Misteri Tenggelamnya Samabaj
Para peneliti masih berupaya keras untuk memahami penyebab pasti tenggelamnya Samabaj. Beberapa teori telah diajukan, mengacu pada kondisi geologis dan iklim unik di sekitar Danau Atitlán.
Perubahan Iklim dan Geologi
Salah satu hipotesis utama adalah perubahan muka air danau yang drastis akibat aktivitas vulkanik atau pergeseran lempeng tektonik. Danau Atitlán sendiri terbentuk di kaldera gunung berapi raksasa, membuatnya rentan terhadap peristiwa geologis dahsyat.
Studi geologi menunjukkan bahwa Danau Atitlán pernah mengalami fluktuasi muka air yang signifikan di masa lalu. Gempa bumi besar atau letusan gunung berapi bisa saja menyebabkan tanah longsor masif yang mengubah topografi dasar danau, atau bahkan memicu gelombang besar yang menenggelamkan permukiman pesisir.

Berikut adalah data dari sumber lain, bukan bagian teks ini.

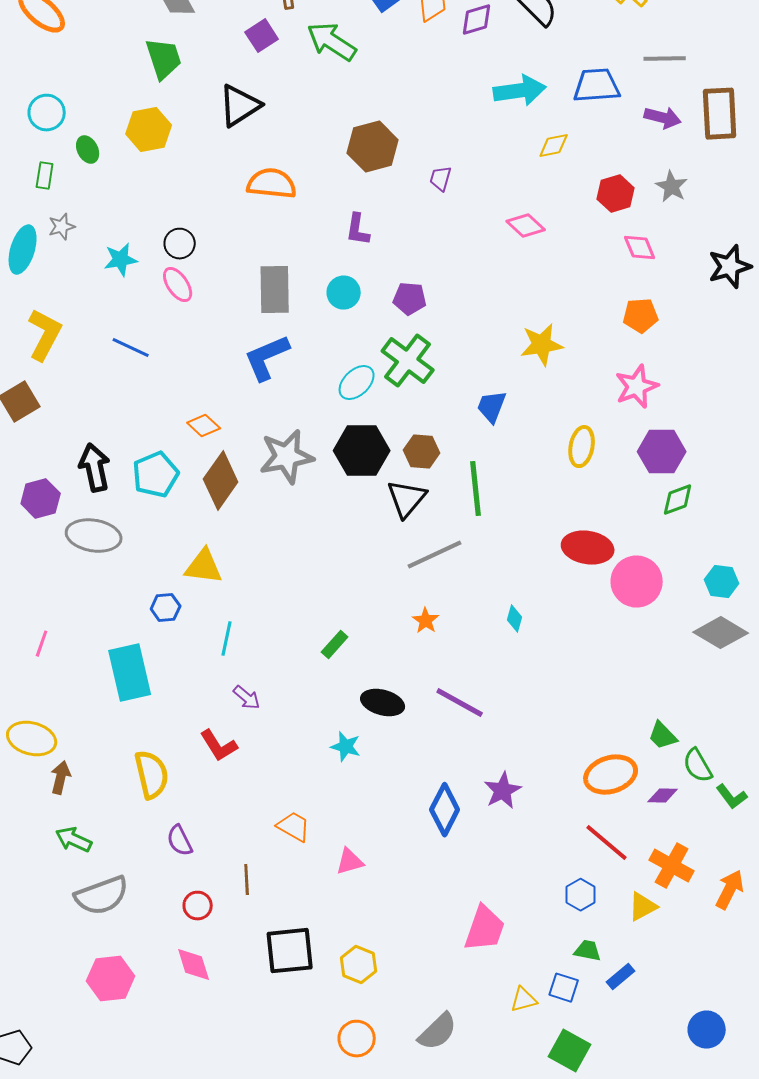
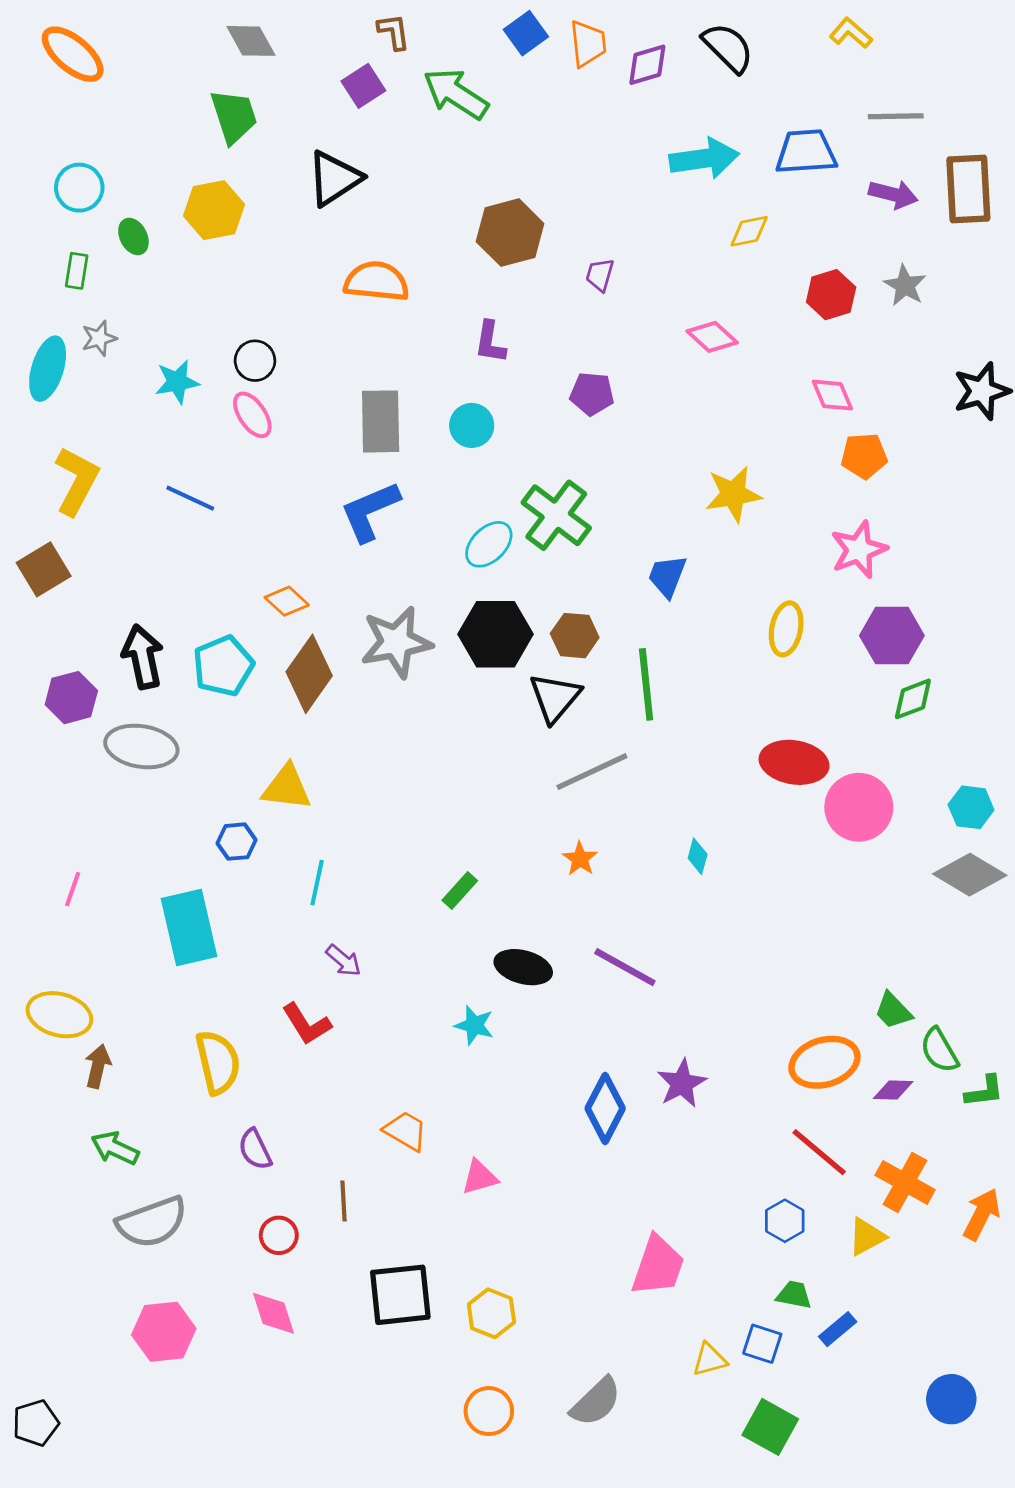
pink diamond: (640, 248) -> (832, 395), moved
purple pentagon: (410, 299) -> (592, 394), moved
green L-shape: (732, 797) -> (984, 1091), turned -60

Ritual dan Bencana Alam dalam Kepercayaan Maya
Peradaban Maya sangat terkait erat dengan alam dan kepercayaannya akan siklus kosmik. Mereka seringkali melakukan ritual untuk menenangkan dewa-dewa atau merespons bencana alam, yang mereka anggap sebagai pesan dari dunia lain.
Meskipun belum ada bukti langsung yang mengaitkan tenggelamnya Samabaj dengan ritual tertentu, peristiwa semacam itu pasti meninggalkan dampak mendalam pada pandangan dunia dan praktik keagamaan Suku Maya. Bisa jadi tenggelamnya kota ini adalah bagian dari narasi yang lebih besar tentang keseimbangan alam.
Jendela ke Peradaban Maya yang Hilang
Penemuan Samabaj adalah jendela tak ternilai ke peradaban Maya Pra-Klasik yang jarang terekspos. Ini memungkinkan arkeolog untuk mempelajari arsitektur, seni, dan kehidupan sehari-hari orang Maya dari periode yang kurang dipahami.